Health watchdog inquiry expected into abortion case
Published 21/08/2014 | 02:30
A second inquiry into the treatment of the vulnerable young woman at the centre of the latest abortion controversy is expected to be launched, the Irish Independent has learned.
The HSE is also coming under increasing pressure to speed up its initial investigation into the care provided to the asylum seeker who asked for an abortion after becoming pregnant through rape.
After the HSE completes its report, Health Minister Leo Varadkar is likely to commission a second inquiry, probably conducted by the health standards watchdog Hiqa.
"The view is a subsequent investigation of some sort is probably more likely than not. It's a strong possibility. Hiqa would be a natural choice for a further inquiry," a senior Government source said.
Hiqa was also in charge of carrying out the investigation into of the death of Savita Halappanavar, who died of sepsis in University Hospital Galway in October 2012 following a miscarriage when the 31-year-old was 17 weeks pregnant.
The HSE is due to produce its report on the latest controversy around the country's abortion regime by the end of September.

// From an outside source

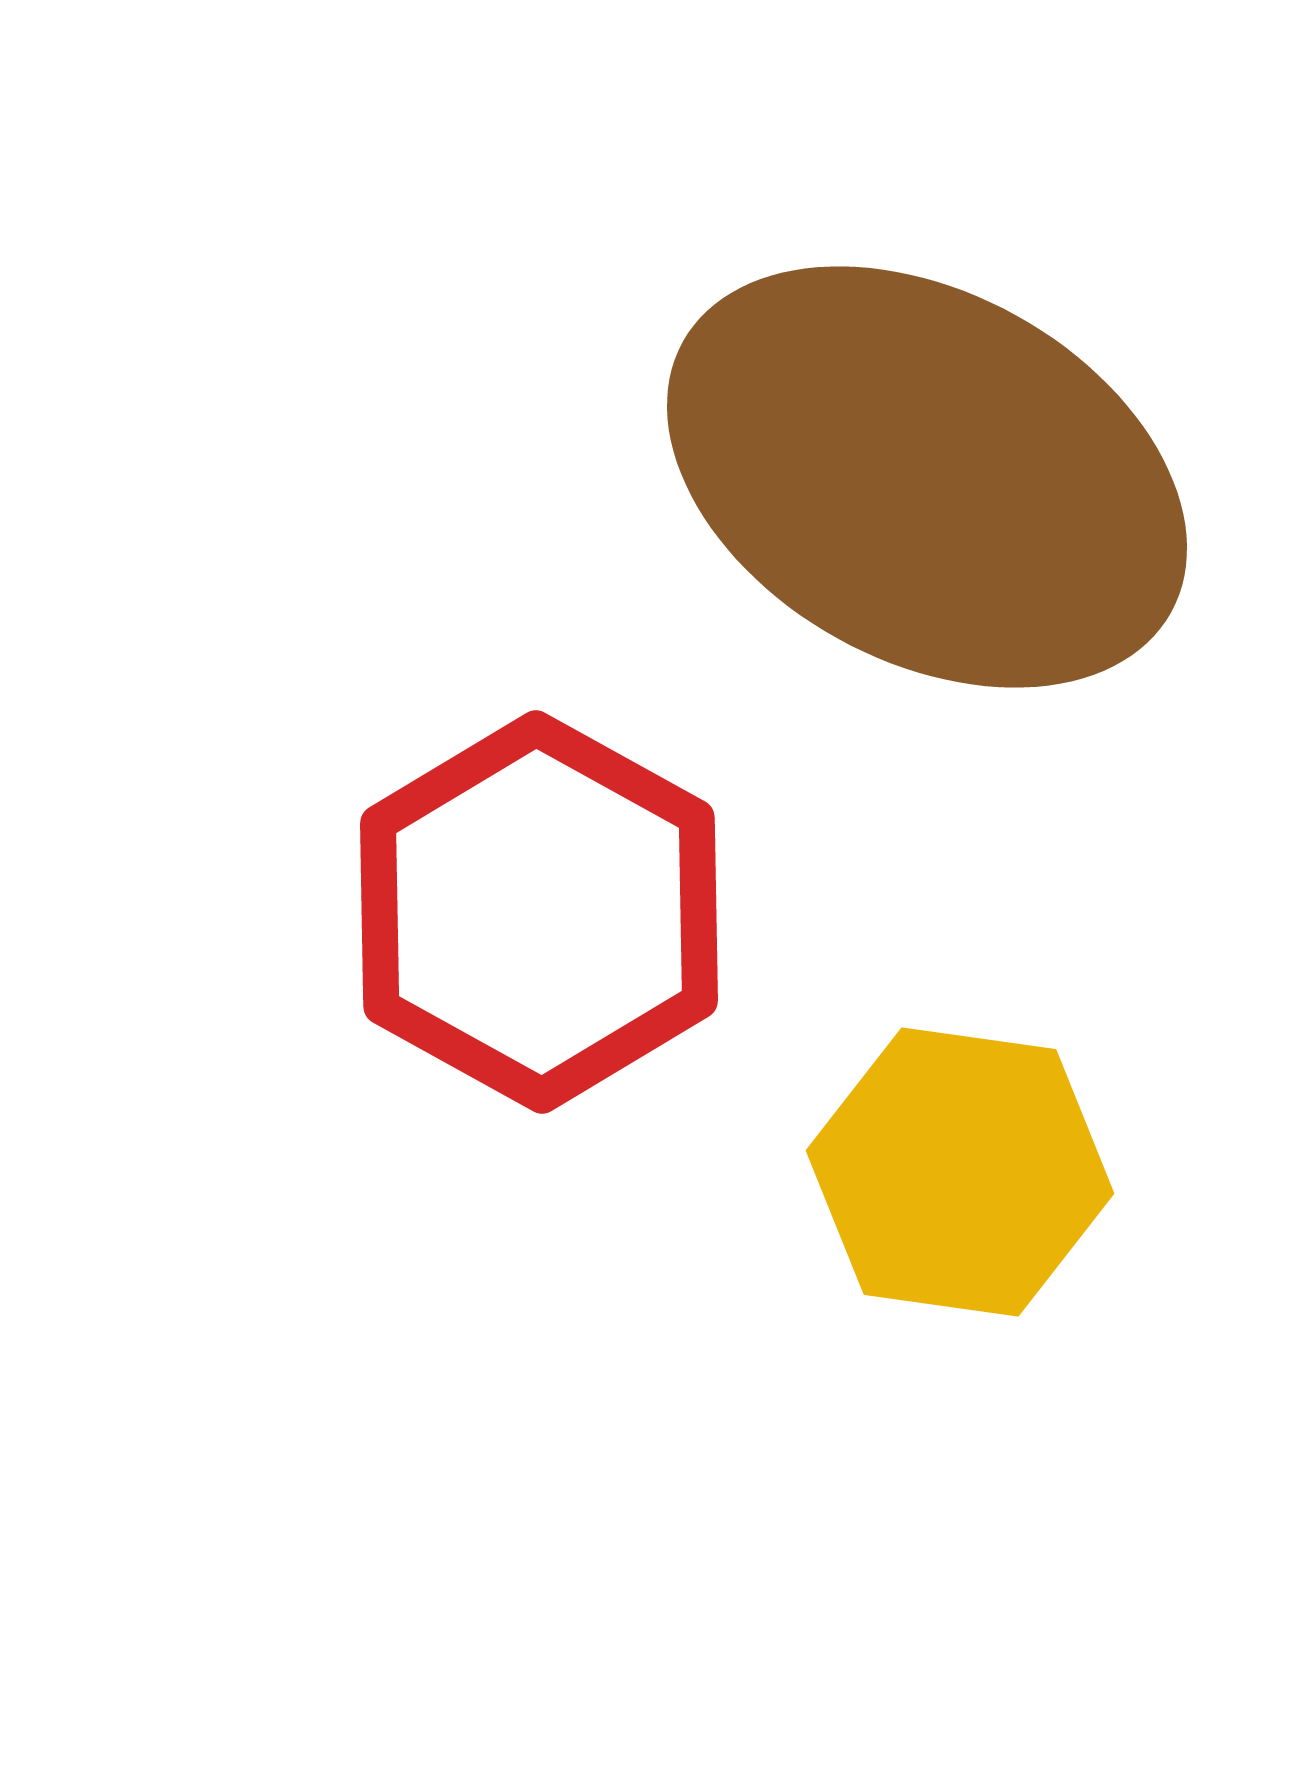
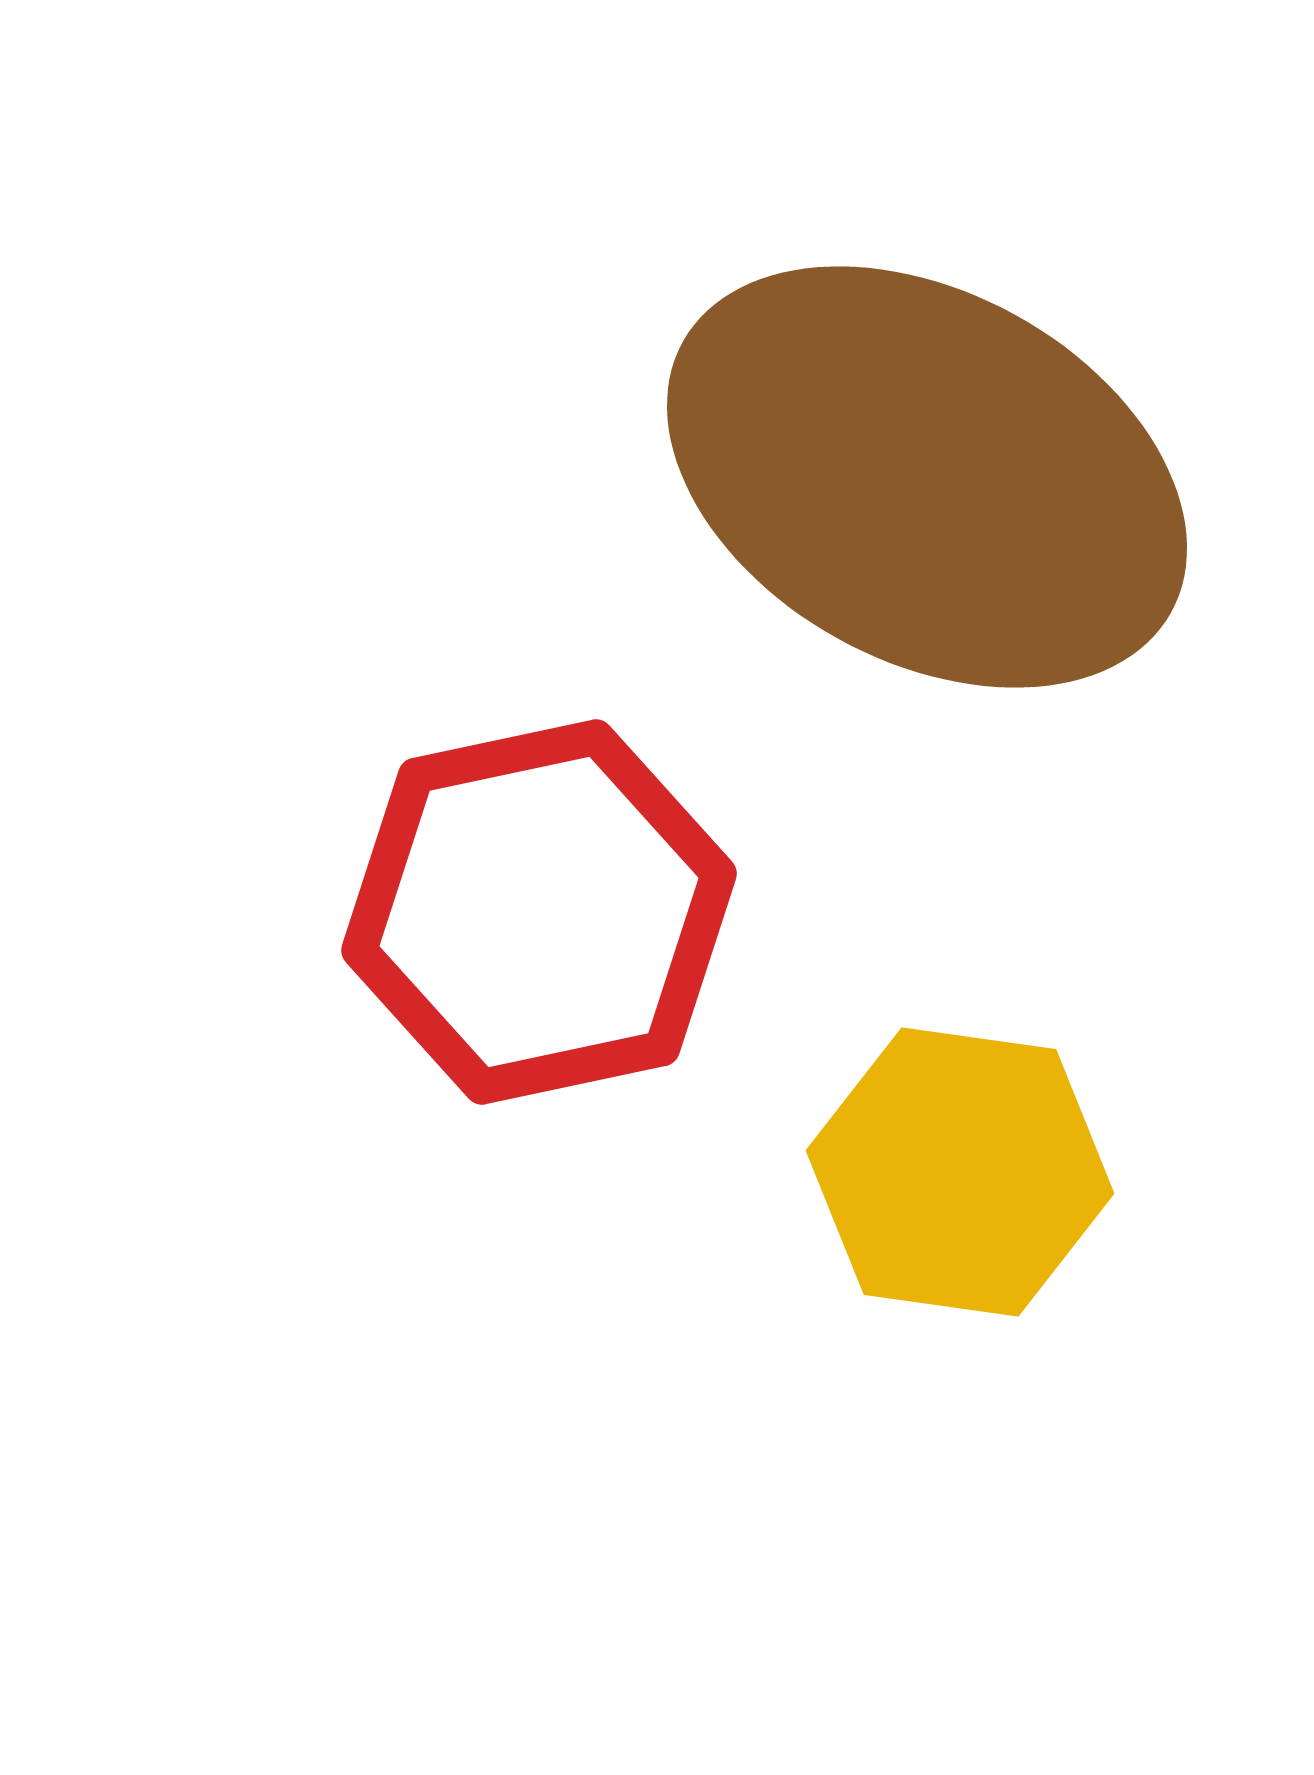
red hexagon: rotated 19 degrees clockwise
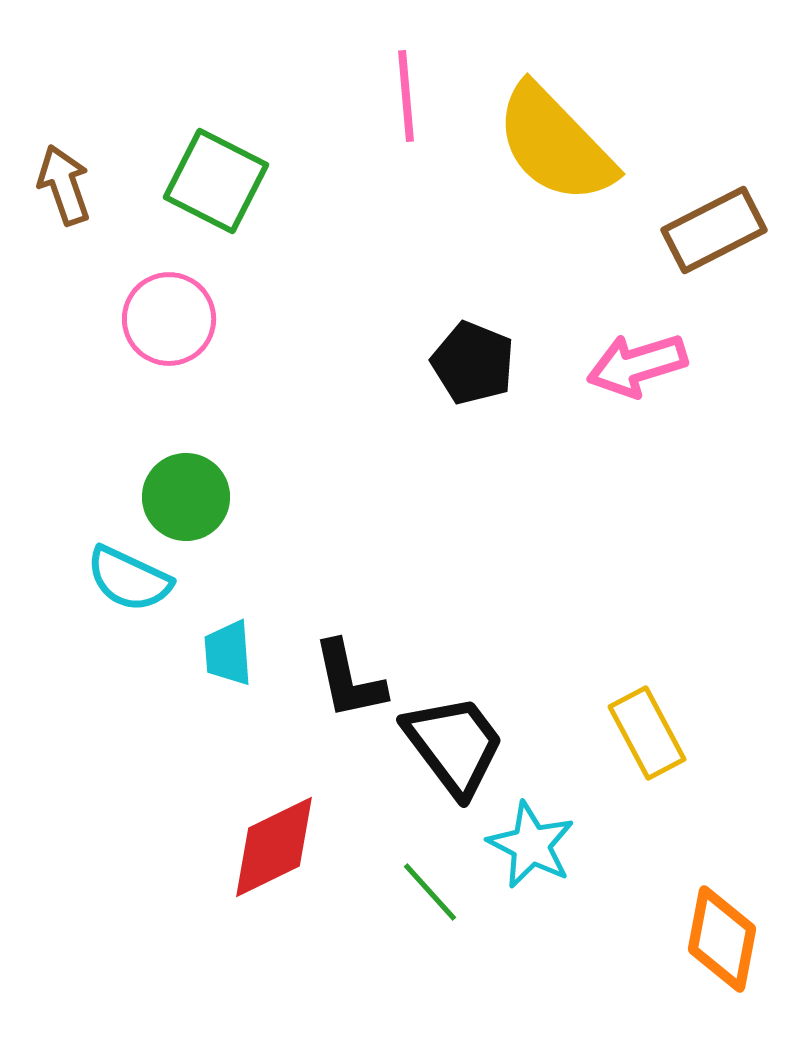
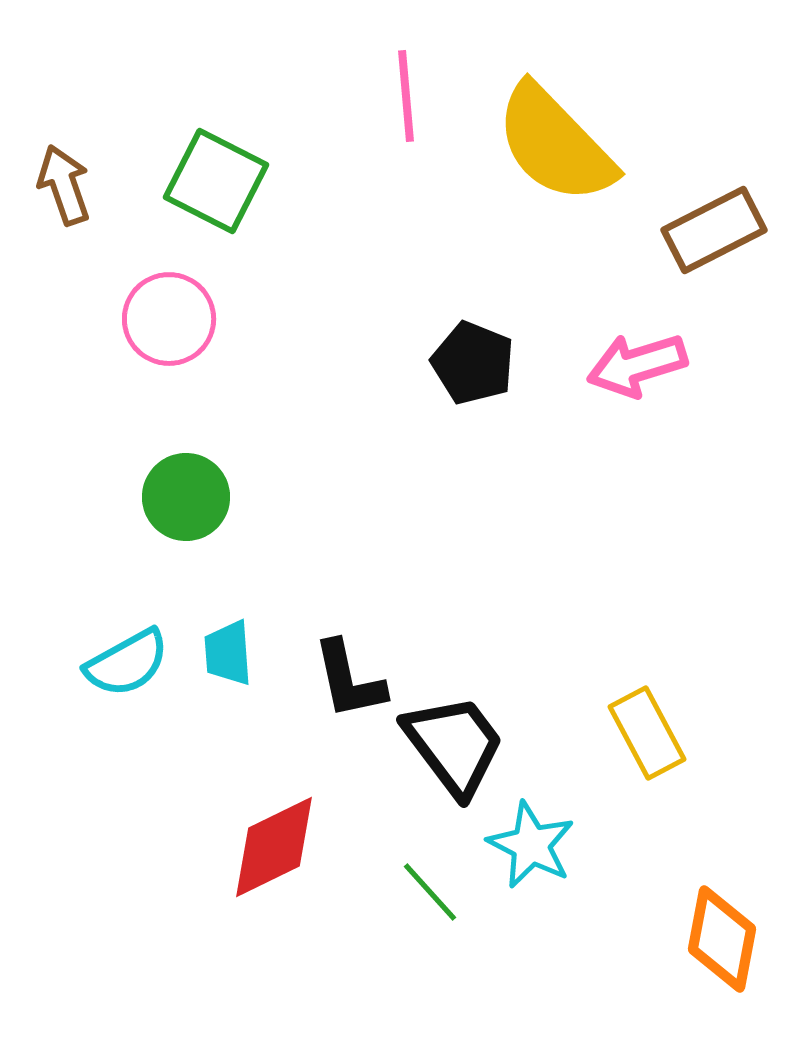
cyan semicircle: moved 2 px left, 84 px down; rotated 54 degrees counterclockwise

But a Cabinet minister says he wants the HSE to speed up the report into the treatment of the young woman. Foreign Affairs Minister Charlie Flanagan also said there may be an argument for bringing forward the review of the Protection of Life in Maternity Act, 2013.
Mr Flanagan said he was not in favour of a referendum but suggested the Constitutional Convention examining the issue is an option.
He said there seemed to be a "conflict" around the woman's treatment.
"Before we do anything, it is important the facts be assembled," he said on RTE's Today with Sean O'Rourke.
Mr Flanagan says he wants the HSE report to be completed in a fortnight, so Mr Varadkar can brief the Cabinet.
"I see no reason why we cannot have this in a couple of weeks," he said.
Mr Flanagan said he wanted to see the HSE report on the medical treatment afforded to the woman completed.
"In the first instance what we need to do is assemble all of the facts," he said.
The HSE is not changing the timeframe of its report.
"The HSE has committed to having the report completed at the earliest opportunity. It is anticipated that this will be towards the end of September," a spokesperson said.
Mr Varadkar wanted the HSE to conduct the report and doesn't want the job rushed.
"We want it to be a thorough enough review so that it can be assessed if further action is required. If it could be done sooner, all the better but we don't want corners cut either," a spokesman said.
Mr Varadkar is not ruling out a Hiqa investigation, but wants to see the HSE report first to set out the facts.
"We need to find out what happened. The HSE report is looking into the time lines and the engagement of the woman in question with the services. I want to see the HSE's account of its own actions and oversight before making any decisions about subsequent measures.
"At that stage I will consider in consultation with my Cabinet colleagues, whether an investigation by Hiqa is warranted," he said.
"The facts of this case are still emerging. As we don't know all the facts yet, much of the commentary to date has been unhelpful. I would encourage everyone to wait until we know all the facts before jumping to any conclusions," he added.
The young woman came to the country to escape a conflict in her home country, where saw was raped and members of her family killed.
She moved between two asylum seeker centres at her own request. In her first location, she received abortion and travel information from a family planning clinic.
After months of seeking an abortion, the woman, with limited English, was referred by a GP to hospital for assessment under the Protection of Life In Pregnancy Act, 2013, as he deemed her to be suicidal.
An examination by a panel of three experts at the end of July found she had suicidal thoughts and a decision was taken to terminate the pregnancy by delivering the baby.
But there was a delay in the baby being delivered to ensure it would survive as the woman was only 25 weeks pregnant.
In the days running up to the delivery, she was treated with steroids to increase the baby's lung functions.
The baby boy was delivered by caesarean section a fortnight ago. The baby is still in an incubator and is expected to be taken into State care.